At first, I drive right past it, missing it. The house has changed since I’d been there over a year ago, I think as I pull off the road, parking in the mud.
Dusty bricks surround what used to be the empty ground of the house on stilts. The half-finished, bare, concrete-floored home of my Indonesian friend used to look like a bombed out building to me. Like half a house. But not because of what had been blown away. No—because of what was never there to start with.

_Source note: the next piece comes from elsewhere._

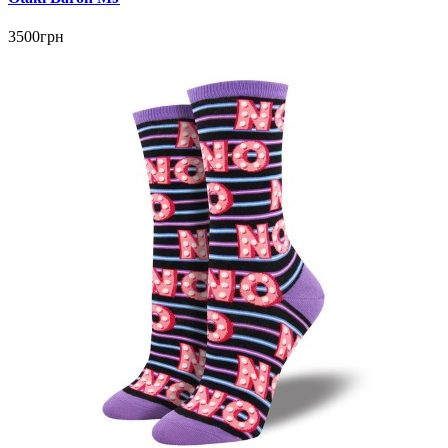
3500грн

I haven’t seen my friend much since the battles raged stronger in her own life. I met her back when she was a single, divorced, Arabic-praying mom of a little girl, living with her parents and other siblings. They lived a half-family together in poverty, missing a daddy for my friend’s little girl, missing real faith in a God who wanted more for them. In that half-house, they’d serve me flat Coke and store-bought cookies for my visits, all the little kids looking up at me with round eyes while I sipped.
A lot of things changed in a couple of years for her and her family. My friend got a job, found friends who cared for her, changed her beliefs to the ones that gave her hope, the ones that told her God loved her in all the messiness, the ones that made her nominally religious dad forbid her from her new life.

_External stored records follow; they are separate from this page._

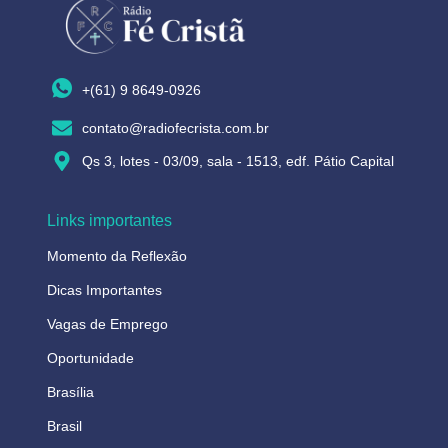
+(61) 9 8649-0926
contato@radiofecrista.com.br
Qs 3, lotes - 03/09, sala - 1513, edf. Pátio Capital
Links importantes
Momento da Reflexão
Dicas Importantes
Vagas de Emprego
Oportunidade
Brasília
Brasil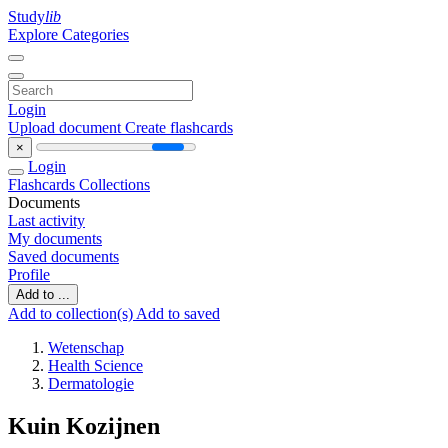
Study
lib
Explore Categories
Login
Upload document
Create flashcards
×
Login
Flashcards
Collections
Documents
Last activity
My documents
Saved documents
Profile
Add to ...
Add to collection(s)
Add to saved
Wetenschap
Health Science
Dermatologie
Kuin Kozijnen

Then sadly, she got pregnant, no husband, another mouth to feed, another reason for her dad to hate her. And she ran away to another city, then back home where her parents grudgingly let her live. Then her dad got sick, couldn’t work. And she went from fallen, infidel daughter to bread winner cook at a faraway jungle logging camp, her income feeding seven mouths in that half-house.
And not much had really changed. More poverty. More missing fathers. More empty Arabic words uttered only on holy days.

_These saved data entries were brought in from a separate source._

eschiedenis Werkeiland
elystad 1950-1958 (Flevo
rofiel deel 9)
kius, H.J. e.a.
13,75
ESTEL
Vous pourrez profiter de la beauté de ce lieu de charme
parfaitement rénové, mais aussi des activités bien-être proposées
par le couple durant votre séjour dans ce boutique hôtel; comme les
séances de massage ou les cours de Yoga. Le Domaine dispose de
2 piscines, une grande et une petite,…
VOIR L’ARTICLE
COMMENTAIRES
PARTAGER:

But today, more has changed than just the bricks. I try to get my bearings in this new downstairs that used to be a dirt yard. The son that was born with no father calls his grandmother “Mama.” My friend brings flat Coke in small glasses for my kids and me. The picture of my friend’s father sits prominently in the nearly empty new room—sunglasses covering his eyes.
He’s gone. A month ago, he died from his long-time battle with diabetes.
I sip the flat Coke and listen to his widow surprise with me with all the other changes. Stories of how her husband worked hard at the end of his life to finish building the house for his family. Stories of how he allowed the pastor and others from nearby churches to visit him in his dying days, pray with him, care for the family, give him hope he’d never had. His face shone, peaceful, like he was a young man again on the day he died. Or so his widow said.
This was the man who made his grown daughter choose between new faith and family, who shouted hate in her face, who welcomed her back so she could wake up before dawn and fall asleep after midnight, cooking and cleaning for lumber workers to feed her whole family, while her mother raised her children.
Did he choose hope's change in the end? In all their lives, in all that non-change through the years, in all that was missing in their half-house—did he finally find something whole?
I don’t know.
“All religions are the same, have the same goal,” the widow, who wears a head covering, tells me, and I nod at its empty half-truth.
But I’m done with the half-living, with the watching people try hard in religion, with the false efforts of people who look like they’ve been in a battle when really, they are just missing the rest of the picture.
And so I bow my head down at the concrete floor and pray…for more change.